* _REQUIREMENT_
Would it be possible to copy exactly the lines from the one containing "nedan kommer vi" to the end of the entries, including both and nothing else?

Saved data entries:
=== Section Start ===

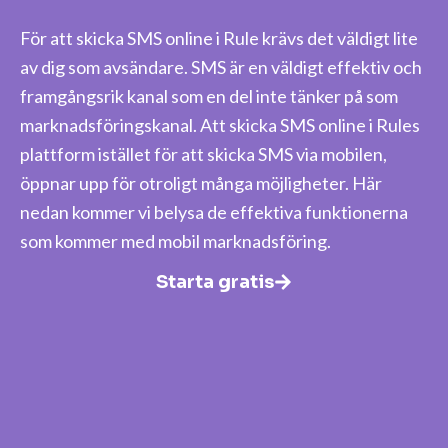
För att skicka SMS online i Rule krävs det väldigt lite
av dig som avsändare. SMS är en väldigt effektiv och
framgångsrik kanal som en del inte tänker på som
marknadsföringskanal. Att skicka SMS online i Rules
plattform istället för att skicka SMS via mobilen,
öppnar upp för otroligt många möjligheter. Här
nedan kommer vi belysa de effektiva funktionerna
som kommer med mobil marknadsföring.
Starta gratis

=== Section End ===

* _RESPONSE BELOW_
nedan kommer vi belysa de effektiva funktionerna
som kommer med mobil marknadsföring.
Starta gratis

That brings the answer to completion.